Extending the Universal Approximation Theorem for a Broad Class of Hypercomplex-Valued Neural Networks
This foundational result supports the theoretical use of hypercomplex-valued neural networks in applications like regression and classification, but it is incremental as it generalizes existing theorems to a broader class of algebras.
The paper extends the universal approximation theorem to a broad class of hypercomplex-valued neural networks, proving that networks based on non-degenerate hypercomplex algebras can approximate continuous functions with any desired precision on compact sets.

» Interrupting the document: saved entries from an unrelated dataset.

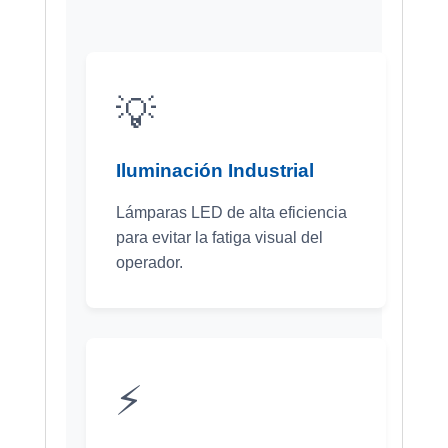
💡
Iluminación Industrial
Lámparas LED de alta eficiencia
para evitar la fatiga visual del
operador.
⚡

The universal approximation theorem asserts that a single hidden layer neural network approximates continuous functions with any desired precision on compact sets. As an existential result, the universal approximation theorem supports the use of neural networks for various applications, including regression and classification tasks. The universal approximation theorem is not limited to real-valued neural networks but also holds for complex, quaternion, tessarines, and Clifford-valued neural networks. This paper extends the universal approximation theorem for a broad class of hypercomplex-valued neural networks. Precisely, we first introduce the concept of non-degenerate hypercomplex algebra. Complex numbers, quaternions, and tessarines are examples of non-degenerate hypercomplex algebras. Then, we state the universal approximation theorem for hypercomplex-valued neural networks defined on a non-degenerate algebra.